Can anyone tell whether I am doing right or wrong?

Answer 1

$V$ is a two-dimensional subspace, spanned by $$ \left[\begin{array}{c}1 \\ 1 \\ 0 \end{array}\right],\;\left[\begin{array}{c}0 \\ 0 \\ 1\end{array}\right]. $$ The orthogonal complement of $V$ is a one-dimensional subspaced, spanned by

$$ \left[\begin{array}{c} 1 \\ -1 \\ 0 \end{array}\right]. $$ So an orthonormal basis of $V^{\perp}$ is $$ \left\{ \left[\begin{array}{c} 1/\sqrt{2} \\ -1/\sqrt{2} \\ 0 \end{array}\right]\right\} $$

Answer 2

Vectors with $x=y$ belong to $V$. You’ve found a basis for $V$, not for its orthogonal complement.
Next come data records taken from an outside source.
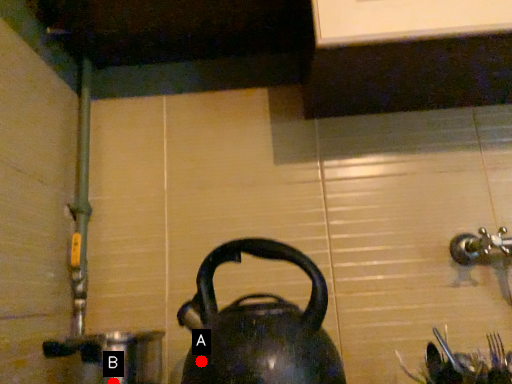 Question: Two points are circled on the image, labeled by A and B beside each circle. Which point is closer to the camera taking this photo?

Choices:
 (A) A is closer
 (B) B is closer

Answer: (A) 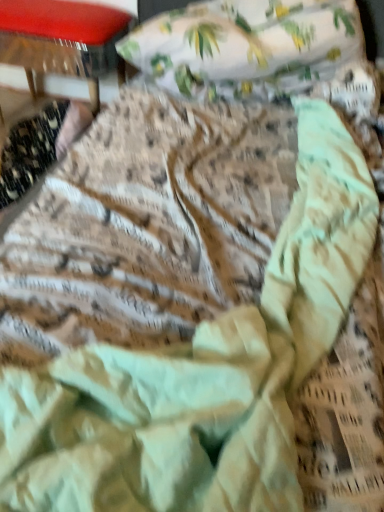 Describe the element at coordinates (61, 36) in the screenshot. Image resolution: width=384 pixels, height=512 pixels. I see `wooden table at upper left` at that location.

At what (x,y) coordinates should I click in order to perform the action: click on wooden table at upper left. Please return your answer as a coordinate pair (x, y). Image resolution: width=384 pixels, height=512 pixels. Looking at the image, I should click on (61, 36).

Find the location of `wooden table at upper left`. wooden table at upper left is located at coordinates (61, 36).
If you interpret the left-hand side of $V$’s defining equation as a dot product, what is says is that $V$ consists of all vectors that are orthogonal to a particular fixed vector. It should be pretty clear, then, that all vectors orthogonal to $V$ are scalar multiples of this fixed vector. To get an orthonormal basis for $V^\perp$ all you need to do is normalize this vector, which I’ll leave to you to figure out.